Vincent Beaumesnil, ACO Sports Director, answers our questions on the second-generation LMP3 class.
The sales price of an LMP3 car has risen. Why the price hike?
The next version of LMP3 is not more expensive. In fact, it is very cost-effective. Let’s look at the two possibilities: a team already competing in LMP3 and a new entrant, who has to buy a new car.
The team that already competes will be able to field a safer, more modern, better-performing car for an investment of €84,500 (chassis kit + engine + gearbox upgrade) over a five-year cycle, so an annual cost of €16,500.
In other disciplines, the regulations require a change of car every four or five years. We wanted to avoid that as it would have meant 170 unusable cars with each team forced to invest €239,000 to embark on a new five-year cycle. Instead, current teams can significantly upgrade their cars for an annual cost of €16,500. The kit seemed the obvious choice because all the manufacturers selected for phase 2 have already produced LMP3 cars.

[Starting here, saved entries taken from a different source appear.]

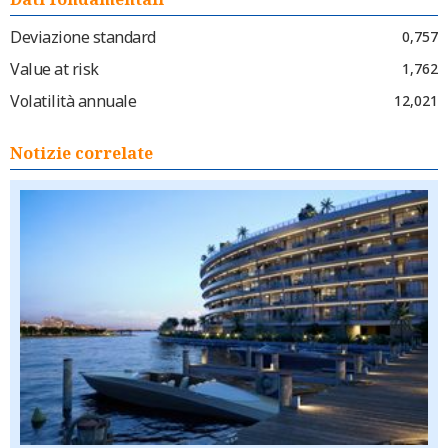
Deviazione standard
0,757
Value at risk
1,762
Volatilità annuale
12,021
Notizie correlate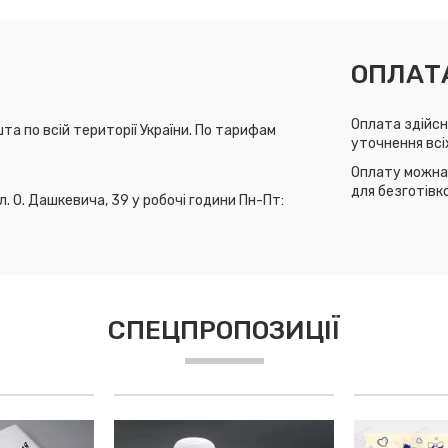
ОПЛАТ
Оплата здійсн
та по всій території України. По тарифам
уточнення всі
Оплату можна 
для безготівк
л. О. Дашкевича, 39 у робочі години Пн-Пт:
СПЕЦПРОПОЗИЦІЇ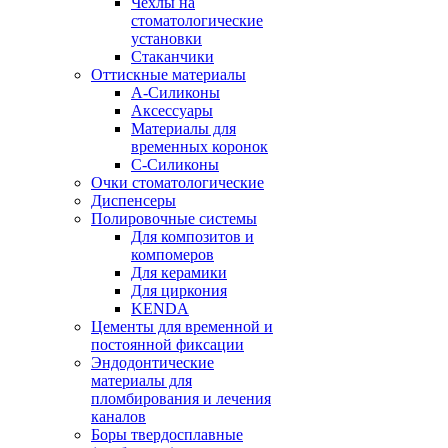
Чехлы на
стоматологические
установки
Стаканчики
Оттискные материалы
А-Силиконы
Аксессуары
Материалы для
временных коронок
С-Силиконы
Очки стоматологические
Диспенсеры
Полировочные системы
Для композитов и
компомеров
Для керамики
Для циркония
KENDA
Цементы для временной и
постоянной фиксации
Эндодонтические
материалы для
пломбирования и лечения
каналов
Боры твердосплавные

For new arrivals, just compare the LMP3 offering (cost/performance) with disciplines with similar criteria. For example, in GT3, which has a worldwide following, the cars are three (on a standard circuit) to five (at Le Mans) seconds slower than an LMP3 for a purchase price of around €400,000 and, depending on model, unregulated costs for spare parts, which is not the case in LMP3. The only discipline that can match LMP3 in terms of cost is GT4 (€200,000 for an Audi R8 LMS GT4) but there is no comparison on a technical or performance level because GT4s are 10-15 seconds slower per lap.
Can you tell us a bit more about the services, the customer support and the technical passport? How much support do teams get when they field a car?

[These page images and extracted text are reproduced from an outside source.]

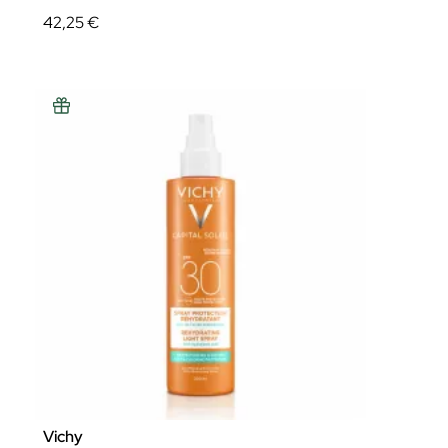
42,25 €
Vichy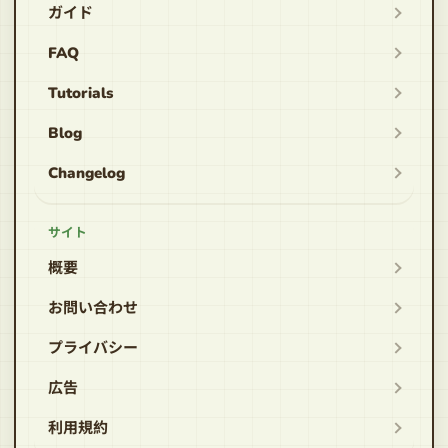
ガイド
FAQ
Tutorials
Blog
Changelog
サイト
概要
お問い合わせ
プライバシー
広告
利用規約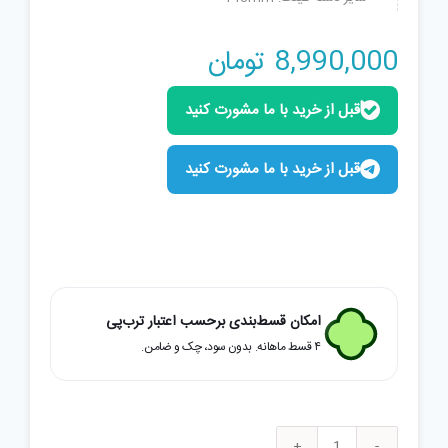
8,990,000
تومان
قبل از خرید با ما مشورت کنید
قبل از خرید با ما مشورت کنید
امکان قسط‌بندی برحسب اعتبار ترب‌پی
۴ قسط ماهانه. بدون سود، چک و ضامن.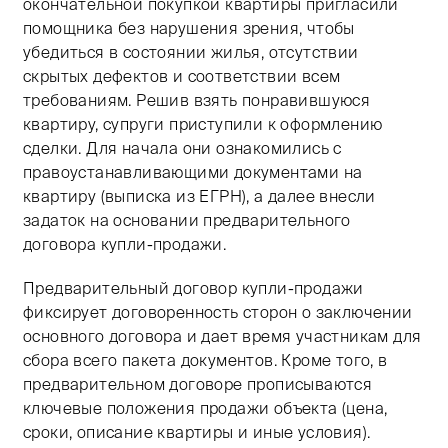
окончательной покупкой квартиры пригласили
помощника без нарушения зрения, чтобы
убедиться в состоянии жилья, отсутствии
скрытых дефектов и соответствии всем
требованиям. Решив взять понравившуюся
квартиру, супруги приступили к оформлению
сделки. Для начала они ознакомились с
правоустанавливающими документами на
квартиру (выписка из ЕГРН), а далее внесли
задаток на основании предварительного
договора купли-продажи.
Предварительный договор купли-продажи
фиксирует договоренность сторон о заключении
основного договора и дает время участникам для
сбора всего пакета документов. Кроме того, в
предварительном договоре прописываются
ключевые положения продажи объекта (цена,
сроки, описание квартиры и иные условия).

Each chassis manufacturer will provide customer support at every race run under the ACO banner. This is mandatory whenever a manufacturer has at least three cars entered in a race. There will be technical support and a spare parts service at the circuit so there is no need to block funds to store and transport parts (parts are invoiced 10% more at the circuits). Customer service costs €500 per race in Europe and €700 per race elsewhere at ACO races (ELMS, Asian LMS, Michelin Cup and Road to Le Mans). A system encouraging technical support may also be introduced at ACO-approved races on a case-by-case basis, to meet the specific requirements of each series. Powertrain customer service is subject to the same rules and rates.

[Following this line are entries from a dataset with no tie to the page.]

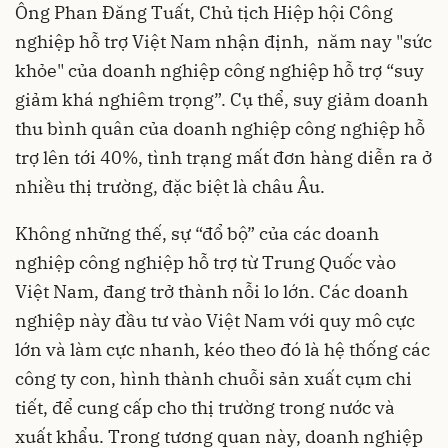
Ông Phan Đăng Tuất, Chủ tịch Hiệp hội Công
nghiệp hỗ trợ Việt Nam nhận định, năm nay "sức
khỏe" của doanh nghiệp công nghiệp hỗ trợ “suy
giảm khá nghiêm trọng”. Cụ thể, suy giảm doanh
thu bình quân của doanh nghiệp công nghiệp hỗ
trợ lên tới 40%, tình trạng mất đơn hàng diễn ra ở
nhiều thị trường, đặc biệt là châu Âu.
Không những thế, sự “đổ bộ” của các doanh
nghiệp công nghiệp hỗ trợ từ Trung Quốc vào
Việt Nam, đang trở thành nỗi lo lớn. Các doanh
nghiệp này đầu tư vào Việt Nam với quy mô cực
lớn và làm cực nhanh, kéo theo đó là hệ thống các
công ty con, hình thành chuỗi sản xuất cụm chi
tiết, để cung cấp cho thị trường trong nước và
xuất khẩu. Trong tương quan này, doanh nghiệp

The cost of these services is capped and regulated and will help teams make significant savings on certain expenses. Each car also benefits from an ACO technical passport which guarantees traceability and crucial personalised follow-up to ensure technical quality. This comes with a loyalty scheme where points are awarded for entry in a race: 2 points for an ACO race (ELMS, Asian LMS, Michelin Le Mans Cup and Road to Le Mans), and 1 point for an ACO-approved race (other series).
When a car attains 30 points, the legal entity or person that officially holds the technical passport is awarded €6,000. So LMP3 is not only competitive but there is a real incentive to take part.